Al pasar frente a una hospedería situada junto al hospital de San Juan pudimos ser testigos de una riña entre un leñador de recias espaldas, armado con un destral de hoja afilada, y un grupo de rufianes que pretendían apropiarse de la bolsa que colgaba de su ceñidor. Mas fue ver a los alabarderos, cuando todos, sin excepción, corrieron por las estrechas callejuelas adyacentes como si les persiguiera el mismísimo diablo; incluso la víctima de los asaltantes, que no debía de tener la conciencia muy tranquila cuando prefirió huir a tener que acogerse a la protección de la Guardia Vieja del rey.
—¿Quiere vuestra señoría que vayamos tras esos rufianes? —inquirió el capitán Rodrigo, pues ellos representaban la autoridad en cualquier ciudad de España—. Las levas necesitan hombres con hígados, aunque sean unos miserables bribones —se echó a reír.
—A fe mía que esos tienen más hambre que las ratas —apuntó con jactancia otro de los soldados, un segoviano tan alto y magro como el arma que portaba con orgullo—. Y ya se sabe que el alimento y el medro sólo se consiguen sirviendo a las armas o a la Iglesia.
Negué con un gesto, instándoles a que siguiesen adelante. Debido a las fatigas del viaje deseaba llegar cuanto antes al convento de San Francisco.

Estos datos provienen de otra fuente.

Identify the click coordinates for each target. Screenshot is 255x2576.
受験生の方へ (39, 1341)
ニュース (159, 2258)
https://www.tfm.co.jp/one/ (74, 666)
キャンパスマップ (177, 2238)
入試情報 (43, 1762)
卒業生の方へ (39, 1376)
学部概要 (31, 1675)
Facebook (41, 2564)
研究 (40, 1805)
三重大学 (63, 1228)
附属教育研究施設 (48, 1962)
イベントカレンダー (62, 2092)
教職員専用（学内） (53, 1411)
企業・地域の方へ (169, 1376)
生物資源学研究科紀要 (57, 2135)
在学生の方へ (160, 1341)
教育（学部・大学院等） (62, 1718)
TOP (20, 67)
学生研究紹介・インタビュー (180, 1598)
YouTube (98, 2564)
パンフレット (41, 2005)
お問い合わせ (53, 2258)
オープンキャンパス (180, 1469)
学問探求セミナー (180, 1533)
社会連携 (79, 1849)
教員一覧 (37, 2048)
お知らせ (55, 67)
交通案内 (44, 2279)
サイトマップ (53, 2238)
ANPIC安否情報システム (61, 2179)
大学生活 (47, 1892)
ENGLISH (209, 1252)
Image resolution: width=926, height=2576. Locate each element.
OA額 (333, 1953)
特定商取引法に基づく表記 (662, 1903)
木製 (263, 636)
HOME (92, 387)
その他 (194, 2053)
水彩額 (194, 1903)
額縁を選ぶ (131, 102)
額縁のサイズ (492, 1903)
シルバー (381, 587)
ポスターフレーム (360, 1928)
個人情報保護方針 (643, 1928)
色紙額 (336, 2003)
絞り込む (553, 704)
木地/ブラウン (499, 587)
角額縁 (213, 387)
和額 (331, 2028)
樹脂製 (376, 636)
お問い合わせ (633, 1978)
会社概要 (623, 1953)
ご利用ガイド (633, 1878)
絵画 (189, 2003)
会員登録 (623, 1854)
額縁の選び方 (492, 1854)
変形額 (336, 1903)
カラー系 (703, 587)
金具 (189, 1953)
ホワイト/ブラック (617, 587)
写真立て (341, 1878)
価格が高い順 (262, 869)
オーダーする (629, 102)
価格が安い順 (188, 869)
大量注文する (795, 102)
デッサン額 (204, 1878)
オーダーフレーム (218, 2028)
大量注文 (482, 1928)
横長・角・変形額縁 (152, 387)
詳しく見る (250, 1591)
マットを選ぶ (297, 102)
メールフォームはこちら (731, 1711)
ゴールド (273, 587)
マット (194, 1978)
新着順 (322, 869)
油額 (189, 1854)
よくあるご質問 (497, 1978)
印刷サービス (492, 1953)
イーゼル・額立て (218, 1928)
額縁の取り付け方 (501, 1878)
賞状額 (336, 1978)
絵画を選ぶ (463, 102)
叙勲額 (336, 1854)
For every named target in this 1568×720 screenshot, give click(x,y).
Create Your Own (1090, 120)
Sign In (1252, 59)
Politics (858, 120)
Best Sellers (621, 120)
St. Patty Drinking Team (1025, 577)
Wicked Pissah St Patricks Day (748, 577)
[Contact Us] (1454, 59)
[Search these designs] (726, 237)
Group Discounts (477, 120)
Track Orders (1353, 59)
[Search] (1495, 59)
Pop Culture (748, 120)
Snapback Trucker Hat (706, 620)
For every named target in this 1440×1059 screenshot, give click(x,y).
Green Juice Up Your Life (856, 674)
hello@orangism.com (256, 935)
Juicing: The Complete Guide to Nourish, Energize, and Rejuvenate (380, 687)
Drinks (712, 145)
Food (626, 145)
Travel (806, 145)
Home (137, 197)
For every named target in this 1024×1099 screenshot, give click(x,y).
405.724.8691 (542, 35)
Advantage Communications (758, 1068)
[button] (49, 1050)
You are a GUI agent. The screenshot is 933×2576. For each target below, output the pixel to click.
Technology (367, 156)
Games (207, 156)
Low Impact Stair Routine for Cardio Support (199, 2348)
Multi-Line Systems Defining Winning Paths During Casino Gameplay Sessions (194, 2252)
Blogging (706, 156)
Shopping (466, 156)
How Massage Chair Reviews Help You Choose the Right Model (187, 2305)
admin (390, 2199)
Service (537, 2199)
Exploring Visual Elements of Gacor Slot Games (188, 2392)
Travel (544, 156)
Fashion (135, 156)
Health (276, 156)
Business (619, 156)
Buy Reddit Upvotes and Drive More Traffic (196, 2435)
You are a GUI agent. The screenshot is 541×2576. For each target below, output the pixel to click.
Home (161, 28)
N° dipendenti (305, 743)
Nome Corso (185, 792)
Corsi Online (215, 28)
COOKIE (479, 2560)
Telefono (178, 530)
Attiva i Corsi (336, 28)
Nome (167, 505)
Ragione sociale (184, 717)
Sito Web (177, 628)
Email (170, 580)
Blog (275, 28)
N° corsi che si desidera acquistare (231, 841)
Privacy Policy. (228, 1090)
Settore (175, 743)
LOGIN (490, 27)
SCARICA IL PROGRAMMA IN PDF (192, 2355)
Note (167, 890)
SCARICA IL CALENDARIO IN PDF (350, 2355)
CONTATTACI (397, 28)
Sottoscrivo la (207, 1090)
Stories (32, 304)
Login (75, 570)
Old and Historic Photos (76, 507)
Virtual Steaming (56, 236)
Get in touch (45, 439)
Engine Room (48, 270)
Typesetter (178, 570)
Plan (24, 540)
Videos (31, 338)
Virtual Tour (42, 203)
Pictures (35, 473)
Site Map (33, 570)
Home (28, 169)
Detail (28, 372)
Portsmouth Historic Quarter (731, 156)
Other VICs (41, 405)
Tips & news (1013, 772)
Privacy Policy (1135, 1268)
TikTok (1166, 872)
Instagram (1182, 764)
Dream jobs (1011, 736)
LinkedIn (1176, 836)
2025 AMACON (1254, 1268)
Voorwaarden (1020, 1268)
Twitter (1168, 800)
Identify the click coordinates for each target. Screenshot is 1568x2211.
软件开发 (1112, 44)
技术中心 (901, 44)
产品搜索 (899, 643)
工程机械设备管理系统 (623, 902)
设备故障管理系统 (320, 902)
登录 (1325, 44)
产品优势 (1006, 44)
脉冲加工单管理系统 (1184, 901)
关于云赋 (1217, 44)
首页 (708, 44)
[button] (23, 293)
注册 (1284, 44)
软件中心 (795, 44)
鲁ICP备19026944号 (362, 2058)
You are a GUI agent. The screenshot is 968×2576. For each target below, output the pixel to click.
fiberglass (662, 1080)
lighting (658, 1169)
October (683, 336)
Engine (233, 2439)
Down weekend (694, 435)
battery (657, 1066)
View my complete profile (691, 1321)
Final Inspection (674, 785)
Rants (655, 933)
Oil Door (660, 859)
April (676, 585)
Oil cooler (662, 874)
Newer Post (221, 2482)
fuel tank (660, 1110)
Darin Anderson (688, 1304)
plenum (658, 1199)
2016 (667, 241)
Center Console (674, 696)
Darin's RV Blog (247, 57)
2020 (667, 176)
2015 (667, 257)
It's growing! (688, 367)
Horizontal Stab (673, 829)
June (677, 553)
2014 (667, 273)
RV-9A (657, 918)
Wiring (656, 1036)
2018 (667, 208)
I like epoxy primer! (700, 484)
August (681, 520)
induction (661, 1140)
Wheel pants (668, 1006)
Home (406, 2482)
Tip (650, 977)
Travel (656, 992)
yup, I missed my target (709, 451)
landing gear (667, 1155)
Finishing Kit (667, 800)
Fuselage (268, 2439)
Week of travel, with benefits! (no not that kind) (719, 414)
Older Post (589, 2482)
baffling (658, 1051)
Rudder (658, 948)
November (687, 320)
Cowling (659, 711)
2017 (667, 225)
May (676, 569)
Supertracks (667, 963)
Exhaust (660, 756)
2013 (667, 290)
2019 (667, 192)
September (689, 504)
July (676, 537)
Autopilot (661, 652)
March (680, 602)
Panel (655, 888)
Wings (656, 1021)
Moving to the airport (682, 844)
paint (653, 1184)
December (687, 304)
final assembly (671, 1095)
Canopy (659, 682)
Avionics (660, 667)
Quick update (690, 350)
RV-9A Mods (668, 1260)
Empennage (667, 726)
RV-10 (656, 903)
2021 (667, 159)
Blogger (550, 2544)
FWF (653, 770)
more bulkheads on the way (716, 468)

Nos dirigimos hacia el este haciendo gala de nuestra autoridad y señorío, por lo que muchos de los ciudadanos se fueron apartando a un lado y a otro, temerosos ante la presencia de los soldados y el distintivo gallardete de la Santa Inquisición.
Apenas nos habíamos adentrado en la calle Herrerías, cuando nos detuvimos frente a un enorme edificio situado al otro lado de la travesía de Palacio. De una puerta con arco lobulado, clave con escudo de armas y enjutas con relieves, a cuyos lados se abrían dos ventanas que decoraban sus dinteles con motivos florales, vimos salir a un grupo de hombres que portaban un cadáver sobre una angarilla. Los porteadores llevaban el rostro embozado con sus capas. En cabeza iba un clérigo de luengas barbas que, debido a tantas penitencias impuestas con sumo rigor, más bien parecía un saco de huesos que un servidor de la Iglesia.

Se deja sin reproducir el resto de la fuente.